Wir möchten auch vor einen fragwürden Onlineshop warnen:

www.telco-tec.com
Galliardo AG - Niederlassung Deutschland Stendaler Str. 4
D-10559 Berlin

Wir haben dort einen Computer gekauft und im Voraus bezahlt und nachdem der Computer nicht geliefert wurde, die Bestellung storniert und die Rückzahlung der bereits geleisteten Zahlung gefordert. Bis heute haben wir das Geld trotz mehrfacher Zusagen nicht erhalten, so dass wir das gerichtliche Mahnverfahren angeschoben und Mahnbescheid erlassen haben.
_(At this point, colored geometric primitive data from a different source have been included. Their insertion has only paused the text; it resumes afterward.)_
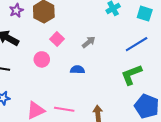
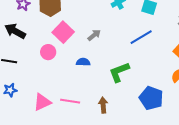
pink square: (57, 39) -> (63, 32), size x1.5
green L-shape: (131, 75) -> (119, 72), moved

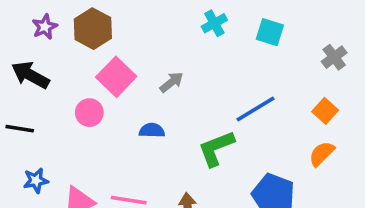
blue line: (141, 37) -> (256, 109), moved
blue star: (10, 90) -> (36, 180), moved

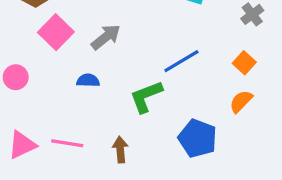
gray arrow: (172, 82) -> (106, 37), size x1.4
pink circle: (89, 113) -> (16, 77), moved

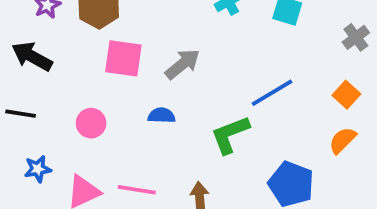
pink square: (56, 32) -> (123, 58), turned -36
pink circle: (16, 77) -> (91, 123), moved

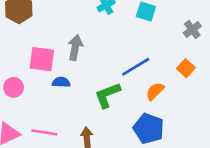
pink square: (123, 58) -> (42, 59), moved
gray arrow: (182, 64) -> (75, 48), turned -40
orange semicircle: (343, 140) -> (155, 91), moved

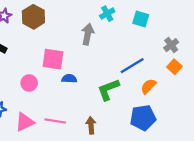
gray cross: (192, 30) -> (171, 45), moved
gray arrow: (75, 48) -> (88, 34), moved
blue pentagon: (149, 128) -> (143, 118), turned -30

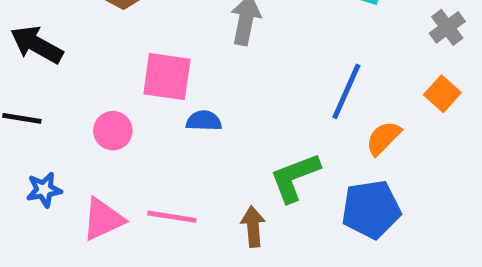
gray cross: (171, 45) -> (447, 27), moved
blue line: (132, 66) -> (346, 91), turned -35
green L-shape: (108, 89) -> (295, 177), moved

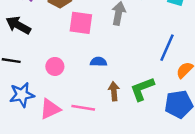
pink square: (167, 77) -> (81, 23), moved
blue star: (44, 190) -> (22, 95), size x1.5
brown arrow: (253, 227) -> (114, 91), moved

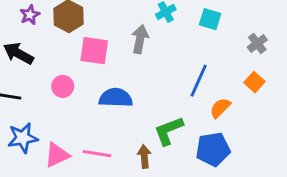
blue semicircle: (99, 62) -> (116, 98), size x1.6
pink circle: (55, 66) -> (63, 86), moved
brown arrow: (114, 91) -> (144, 156), moved

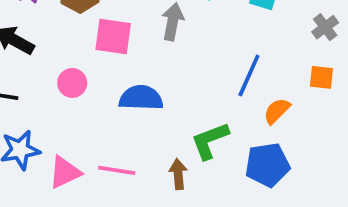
orange square: (254, 82) -> (321, 77), turned -36

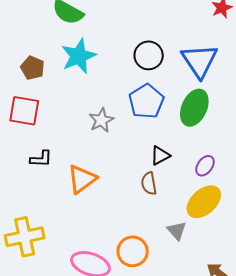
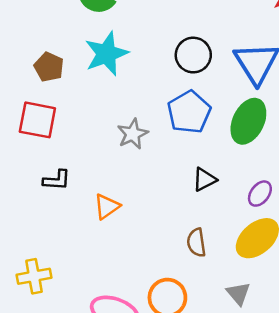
orange triangle: (82, 179) -> (107, 206), size x0.7
brown semicircle: (149, 183) -> (196, 243), moved
gray triangle: (177, 231) -> (238, 293), moved
yellow cross: (25, 237) -> (34, 276), size x0.7

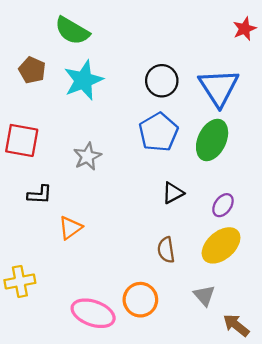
brown pentagon: (49, 67) -> (32, 70), moved
gray star: (133, 134) -> (87, 156), moved
orange triangle: (107, 206) -> (70, 228), moved

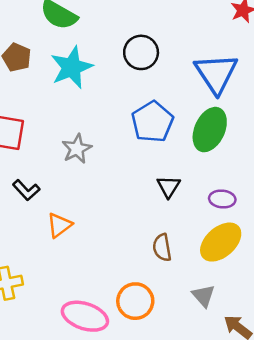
black circle: (162, 81) -> (141, 52), moved
black triangle: (173, 193) -> (169, 187), turned -30
black L-shape: (40, 195) -> (26, 190), turned 45
purple ellipse: (223, 205) -> (222, 199), turned 60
Ähnlich ist es wohl auch schon sehr vielen anderen Kunden gegangen, wenn man das bei Google eingibt.


----------



## Heiko (20 August 2014)

Wann war das?


----------



## FirmenkundeHH (20 August 2014)

Gekauft im Juni diesen Jahres


----------



## Heiko (20 August 2014)

http://www.telco-tec.com/impressum

Allein das hätte mich davon abgehalten, dort überhaupt jemals was zu kaufen...


----------



## FirmenkundeHH (20 August 2014)

Ja uns auch im Nachhinein!!!!!!!!!! Lernen und alle anderen User warnen, mehr können wir gerade nicht machen!


----------



## gegen-internetbetrug (30 August 2014)

es gibt die Möglichkeit, direkt an deren Rechtsabteilung zu schreiben:
Mandy Driesch
Head of Legal
[email protected]
God luck


----------